Both in-house and external planners have to push library managers to read plans carefully and to make arrangements for staff members to test different components. In some libraries, it’s hard enough to get people to participate in simple fire drills, even when government regulations stipulate them. It can be even more difficult to get employees to test disaster plans, which can be more complicated. That’s why many planners recommend tabletop exercises to inform employees about their library’s disaster plan, and to test the plan.
They’re no more than 15 minutes. Sometimes only a few library staff members are able to attend, and that’s fine. I present the scenario, which could involve anything from a terrorist attack to a burst pipe in the washroom. Everyone in our library knows our disaster plan, and when they participate in coffee exercises they describe the best courses of action during and after the event. I’m always impressed by the intensity of our exercises, and the ways in which our people use the library’s disaster plan. It’s not perfect, and we discover weaknesses quite often – almost always through coffee exercises and the perspectives that they offer us.

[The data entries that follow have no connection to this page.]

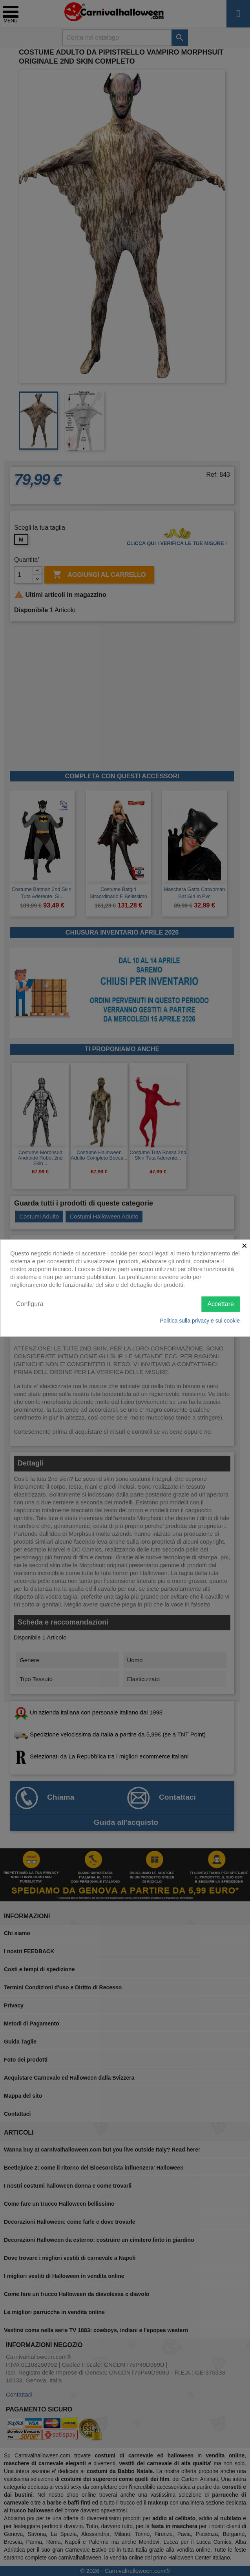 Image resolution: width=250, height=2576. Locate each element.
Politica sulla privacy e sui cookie (200, 1320)
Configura (29, 1304) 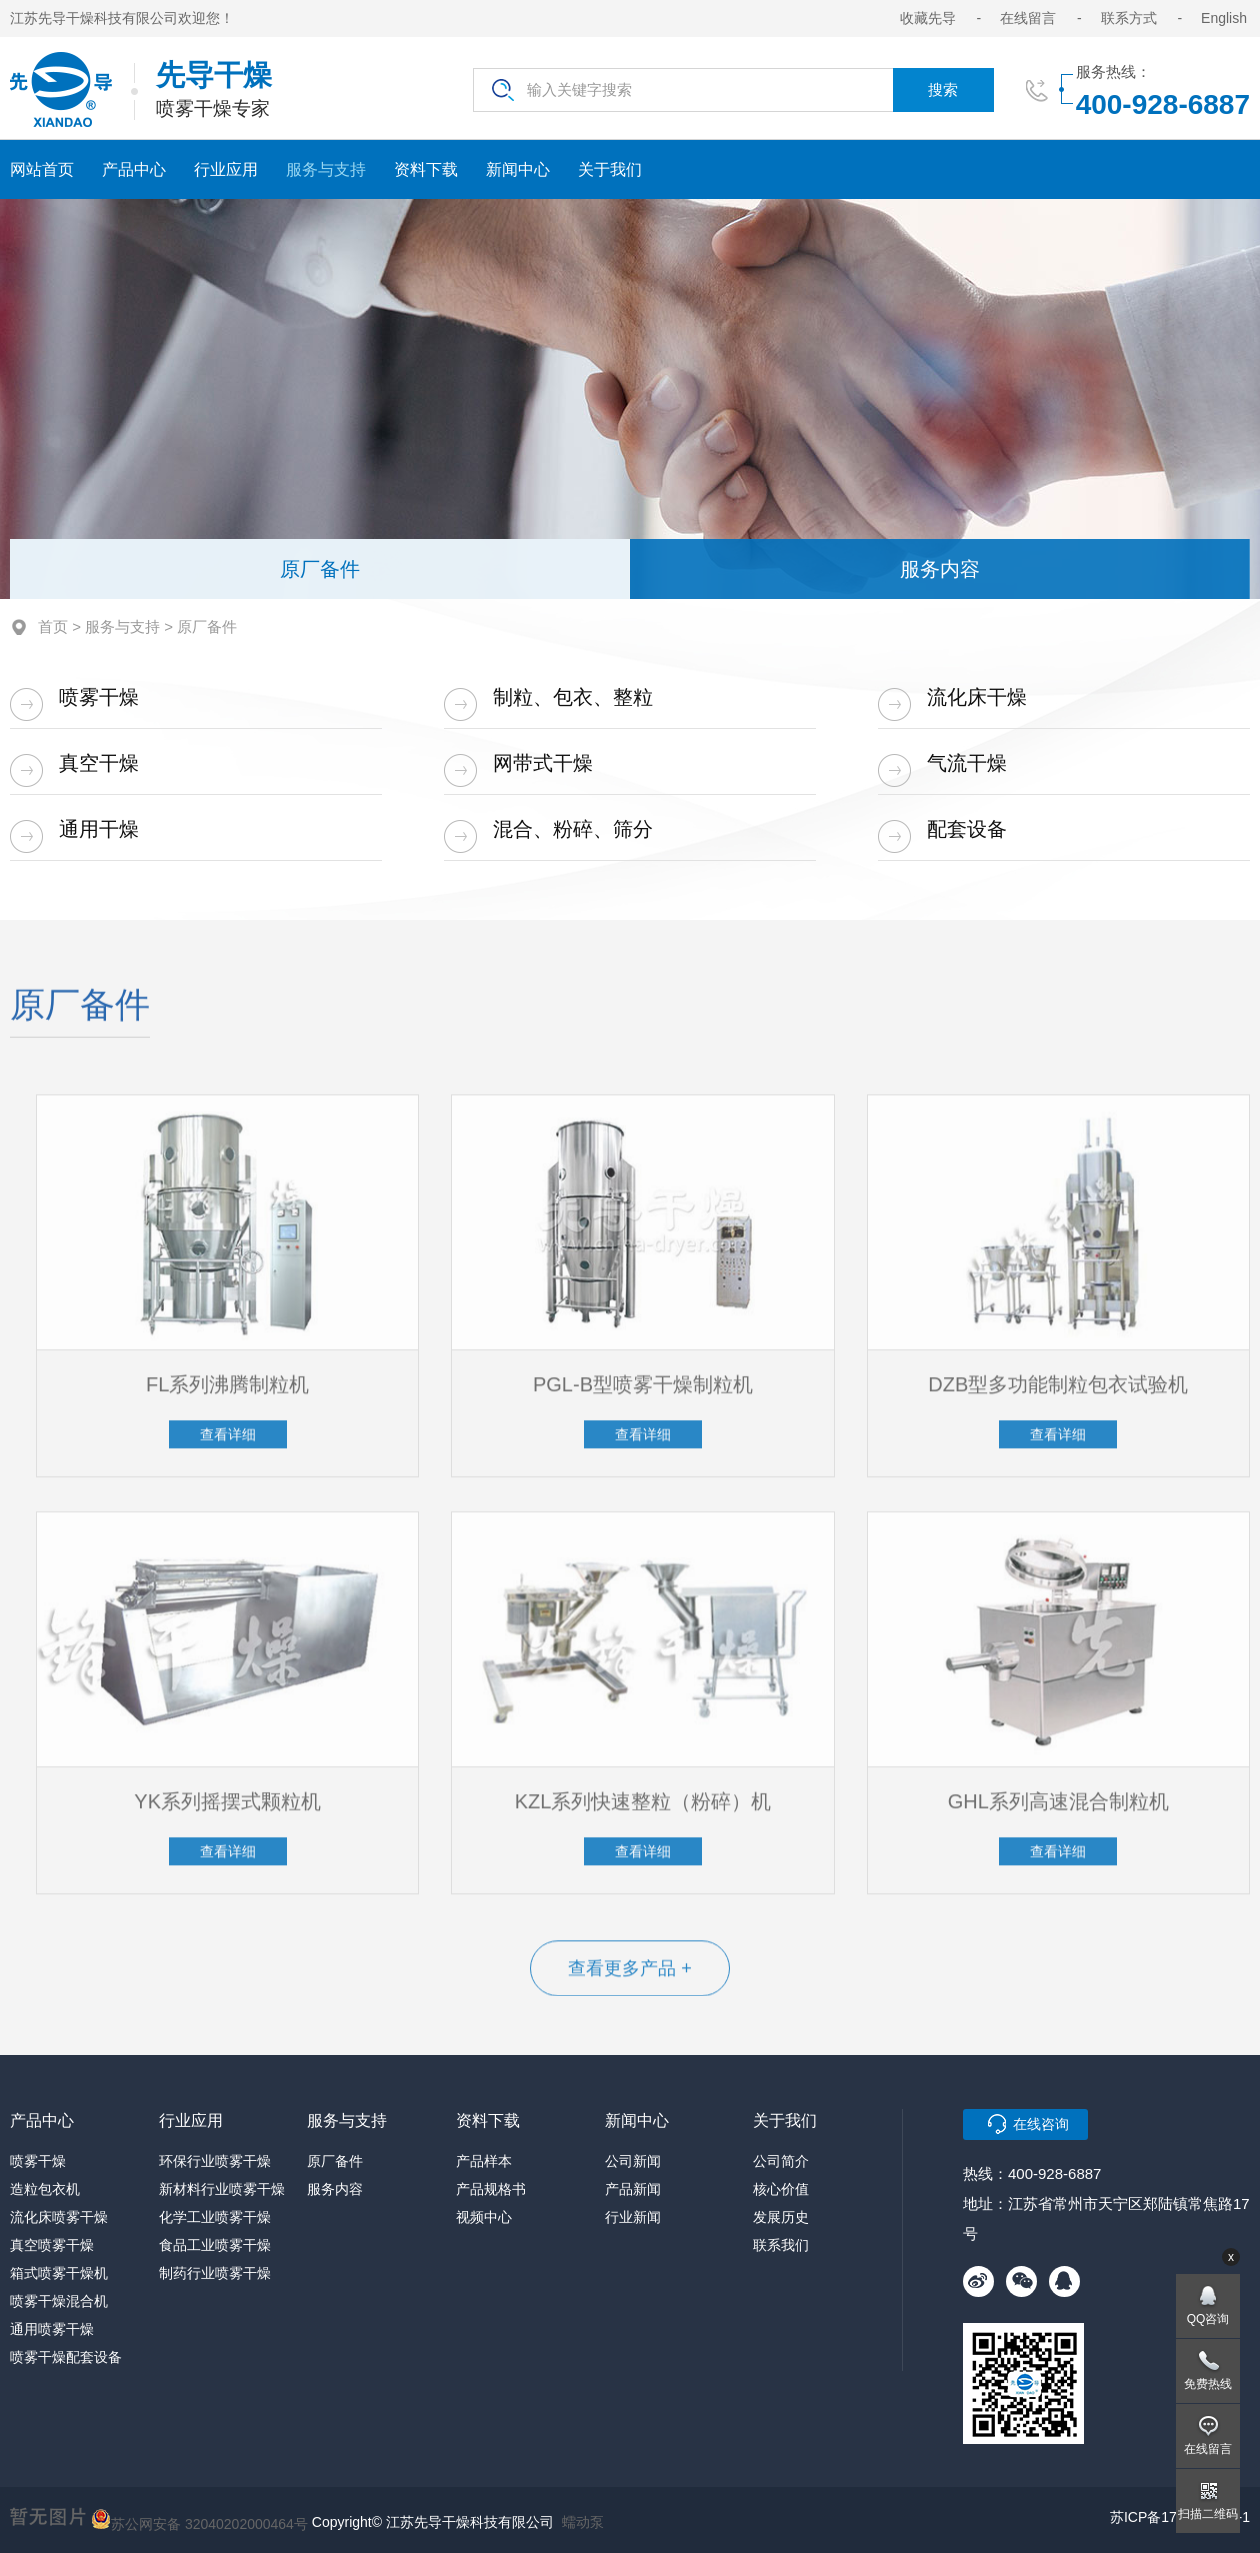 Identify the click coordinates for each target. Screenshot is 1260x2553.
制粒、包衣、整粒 (573, 697)
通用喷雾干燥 (52, 2329)
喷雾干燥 (99, 697)
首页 (53, 626)
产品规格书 (491, 2189)
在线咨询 (1041, 2124)
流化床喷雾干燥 (59, 2217)
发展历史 (781, 2217)
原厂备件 (320, 569)
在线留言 (1028, 18)
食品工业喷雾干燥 (215, 2245)
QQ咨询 (1208, 2319)
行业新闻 (633, 2217)
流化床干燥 (977, 697)
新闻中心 (518, 169)
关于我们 (610, 169)
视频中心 (484, 2217)
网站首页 (42, 169)
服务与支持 (326, 169)
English (1224, 18)
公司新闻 (633, 2161)
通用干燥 (99, 829)
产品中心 (134, 169)
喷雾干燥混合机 (59, 2301)
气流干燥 (967, 763)
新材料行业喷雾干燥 (222, 2189)
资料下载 (426, 169)
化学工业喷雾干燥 (215, 2217)
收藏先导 (928, 18)
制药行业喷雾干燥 (215, 2273)
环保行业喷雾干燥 (215, 2161)
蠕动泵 (583, 2522)
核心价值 (781, 2189)
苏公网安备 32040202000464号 (199, 2519)
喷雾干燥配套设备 (66, 2357)
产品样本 (484, 2161)
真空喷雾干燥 (52, 2245)
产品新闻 (633, 2189)
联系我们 (781, 2245)
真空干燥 (99, 763)
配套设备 (967, 829)
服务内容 (940, 569)
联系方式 (1129, 18)
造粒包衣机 (45, 2189)
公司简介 (781, 2161)
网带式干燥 (543, 763)
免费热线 (1208, 2384)
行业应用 (226, 169)
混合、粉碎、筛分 (573, 829)
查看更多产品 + (630, 1976)
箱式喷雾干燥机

‘You can hold tabletop exercises not only after a local disaster, but also after any disaster that merits a global focus’, says an emergency services coordinator in Ottawa. For example, Asian earthquakes often capture worldwide public attention, and people are more interested in finding ways to protect themselves, even if they do not live in seismic zones. That can be a good time to offer a tabletop exercise to employees in any library. You can tell them that you want to make sure that your plans are up to date and ready for activation, and chances are that employees will be eager to participate. They might not be as enthusiastic during times when things are relatively calm, and the media cover matters unrelated to disasters. The point is that you should take advantage of unfortunate events when they happen elsewhere, to prepare your library when something bad happens locally. That’s not cynical. That’s being practical and realistic.
Our school and my library had one exercise for hurricanes. It had been put together in the 1960s, and while parts of it were still relevant, it did not address the more important aspects of safety and recovery. And then 9/11 and Hurricane Katrina hit, and libraries in the southern US recognized the need for better planning, which involves a lot more training and practical exercises.
We talk a lot about Katrina and 9/11, and the Fukushima Daiichi nuclear disaster. But we need to prepare for things that are much more likely to happen, smaller disasters that strike libraries every day. That’s why the people in my library spend even more time talking about ruptured pipes and minor power failures than the really big disasters. I believe that we need to prepare for the broad spectrum of events, and the best way to do that is to conduct regular exercises with a variety of different scenarios.